Despite estimates that millions of truck driver jobs could be lost to automation in the next ten years, many in the industry say that isn’t likely. One size does not fit all with the multifaceted trucking industry, which will incorporate different levels of automation depending on the task.
“We see our technology as complementary to drivers,” said Alden Woodrow, product lead for self-driving trucks with the Uber Advanced Technologies Group. “We have a much more optimistic view about the implications for driver livelihoods, employment and productivity due to some of the ways we see the industry shifting with the technology.”
Uber will articulate more of its vision for self-driving trucks in September, said Woodrow, who described the company’s overall goal as taking promising technology and making it safe, reliable and commercial.
Safety is also a major factor for truck manufacturers such as Volvo Group, which has demonstrated heavy-duty vehicles with various levels of autonomy over the past few years, including a self-steering tractor, a driverless garbage truck and the world’s first fully autonomous mining truck.

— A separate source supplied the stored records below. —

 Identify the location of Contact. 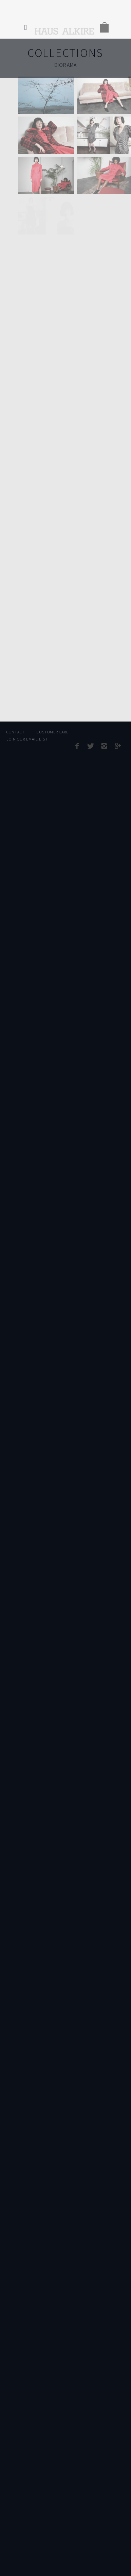 (15, 731).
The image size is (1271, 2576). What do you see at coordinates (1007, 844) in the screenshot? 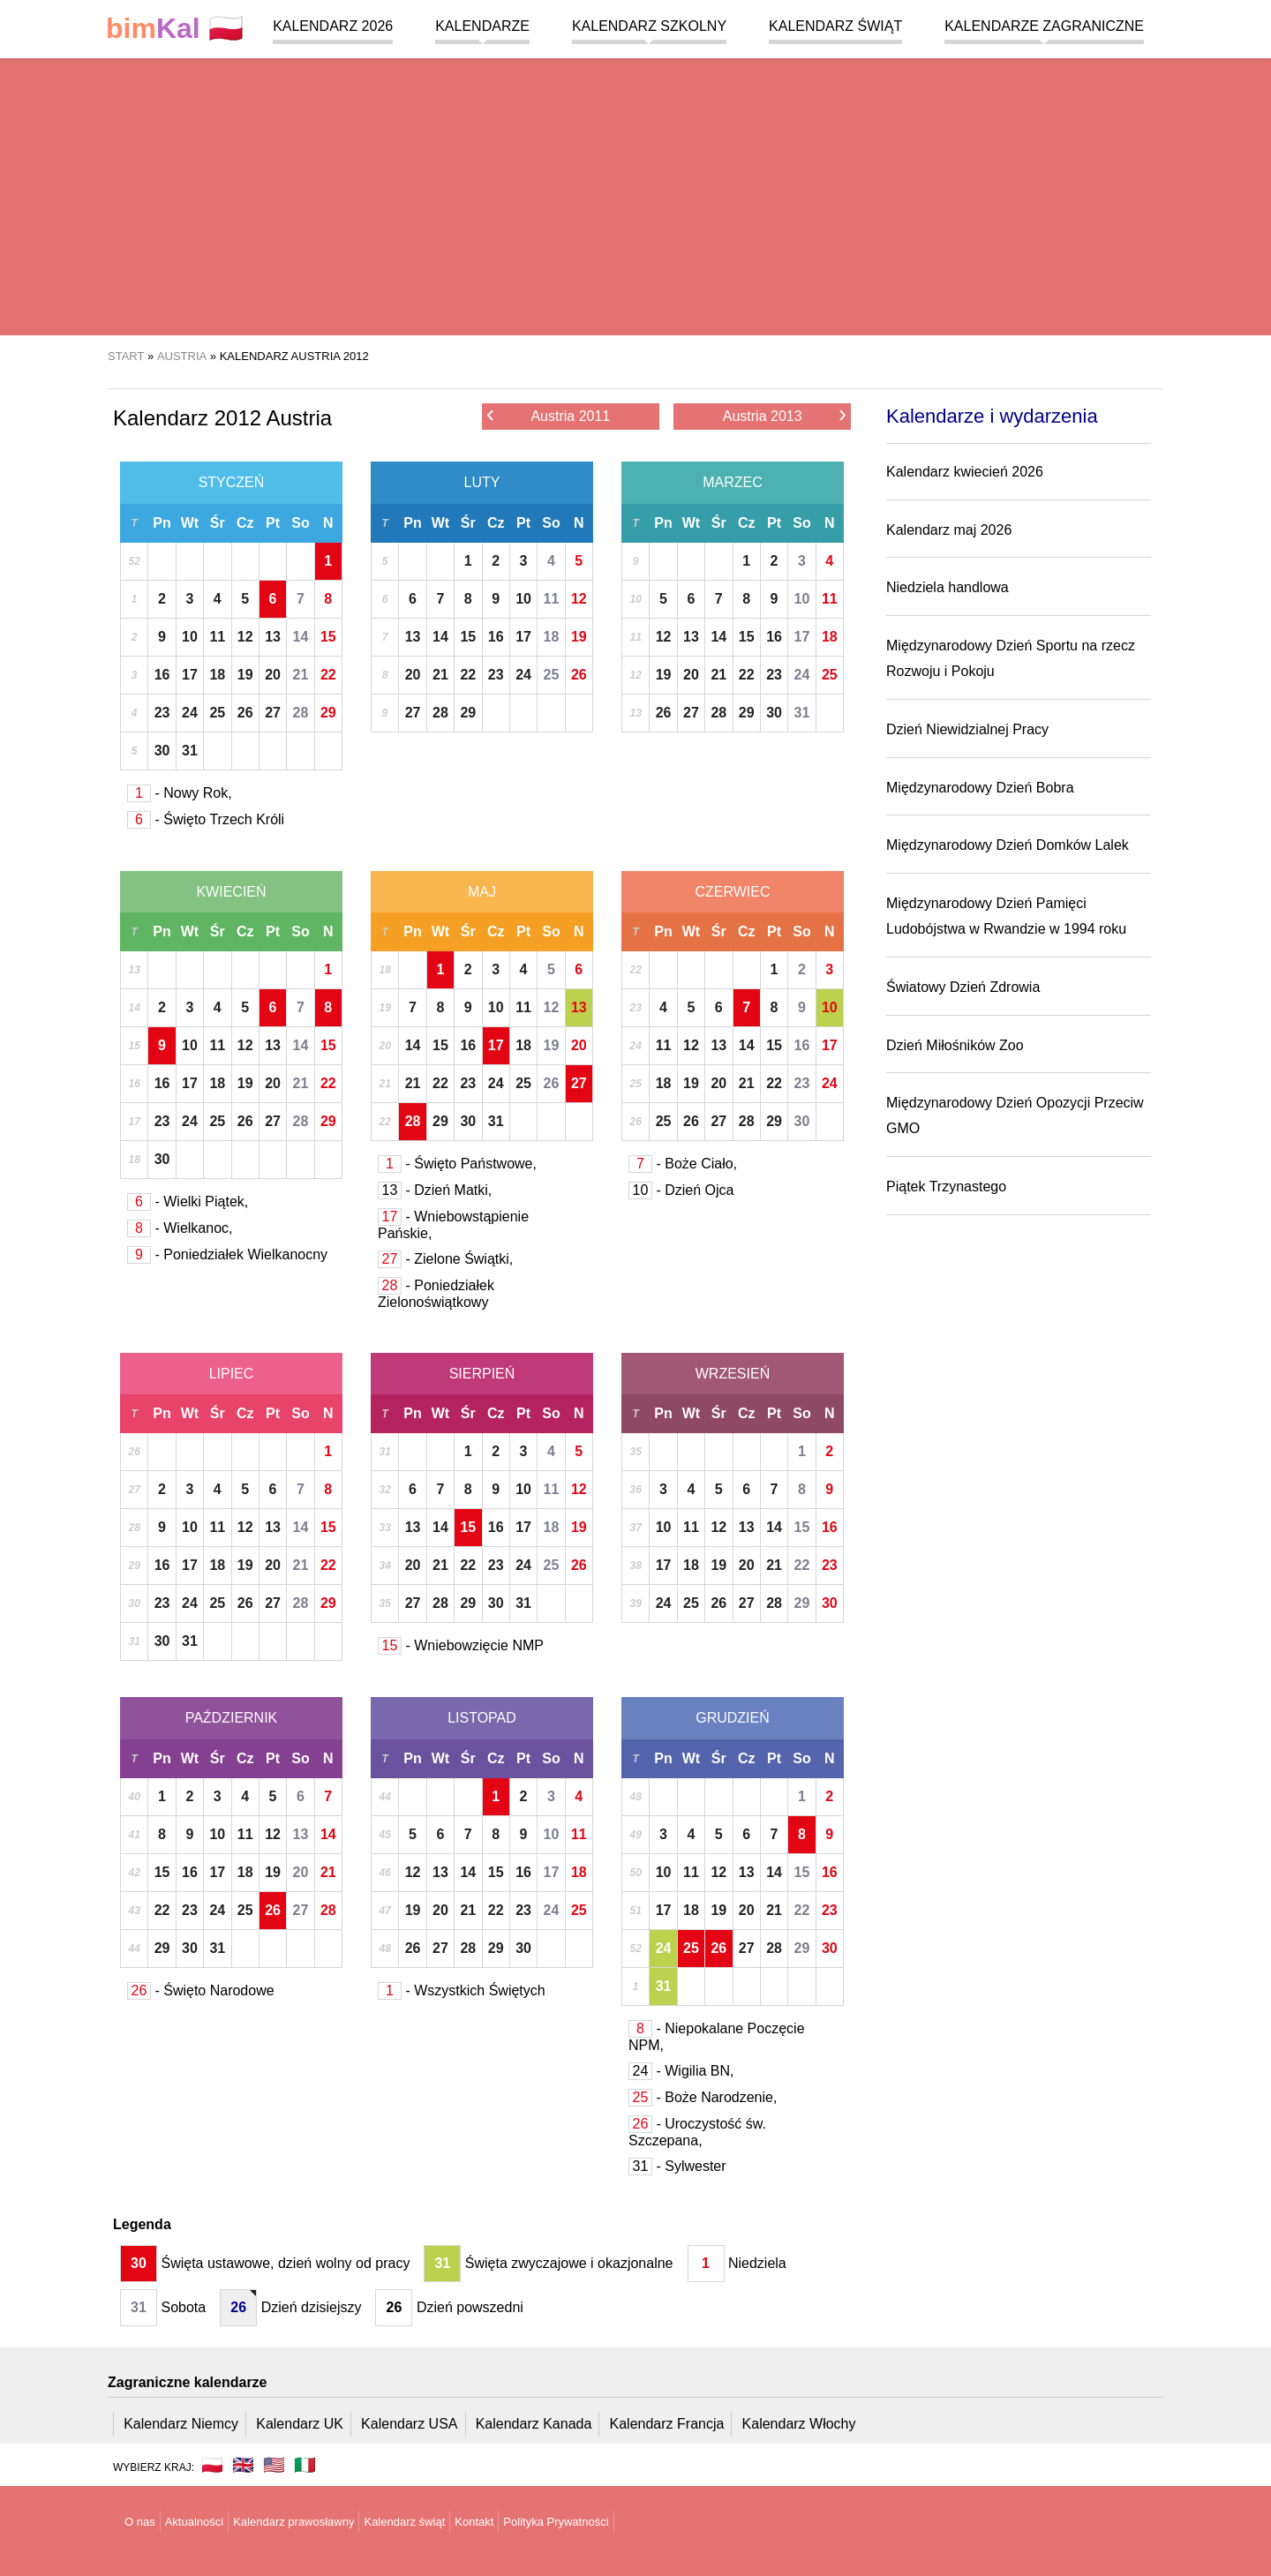 I see `Międzynarodowy Dzień Domków Lalek` at bounding box center [1007, 844].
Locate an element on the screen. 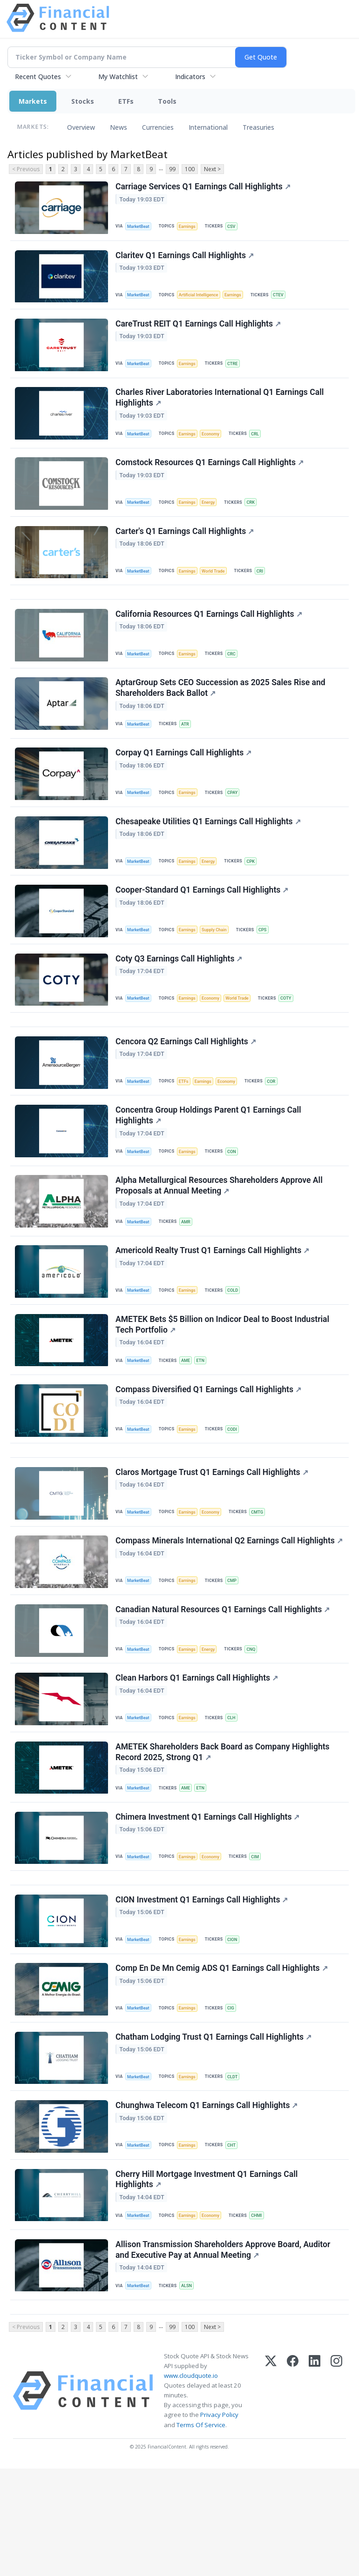 This screenshot has width=359, height=2576. Next > is located at coordinates (212, 169).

“The value proposition is that the typical route is repetitive. It’s point to point,” said Dr. Aravind Kailas, principal technology planner for Volvo Group North America. “You operate an unmanned vehicle in a constrained environment that is hazardous to human life, I think that’s a win-win for everybody. That’s the business case here.”
On Tuesday, Volvo unveiled its 2018 VNL long-haul truck, its first full redesign of the vehicle since 1996. The company is making autonomous safety features such as automatic emergency braking a standard feature of the new model.
Whether it’s a fully autonomous, driverless truck like the mining vehicle or one that still requires a driver but incorporates an individual safety feature such as automated braking, “there’s a value proposition for every level of automation,” Kailas said.
Safety and productivity are key to self-driving truck adoption, said Michael Cammisa, vice president of safety policy and connectivity for the American Trucking Associations. “If trucking companies don’t believe it will be safe, they won’t buy it.”
The trucking industry is anxiously awaiting guidance from federal and state regulators about what companies need to do to encourage responsible adoption of rapidly evolving autonomous vehicle technology. Flexibility for innovation will be key, he said.
“As we’re developing policy, we need to make sure it allows for these different technologies to blossom and find their niche and for the trucking companies to … phase them in in a manner that works for them,” Cammisa said.
“Right now, we’re in flux,” he said. “We don’t know what new requirement might come out and change the way we can deploy this technology. We’re in this development period.”
Like any disruptive technology, there are growing pains in getting from the promise of what it can deliver to the point of actually delivering it. That’s the gray area in which the industry currently operates as it rolls toward an autonomous future.
“We’ll continue to adopt a lot of these new technologies,” said Fuller, of U.S. Xpress. “Our No. 1 goal is to create jobs that people want and that’s the reason we need products that make the job a lot simpler for drivers.”
When buying into new technologies, the motor carrier looks carefully at its return on investment, he said.
“We’re looking for payback in 18 to 24 months,” he said. “Trucks are traded before they get to 500,000 miles, which is three to four years.”
If the technology keeps developing and there are no regulatory hurdles, when the trucks that are bought today will be retired from service they will be replaced with vehicles where computers do much more of the driving.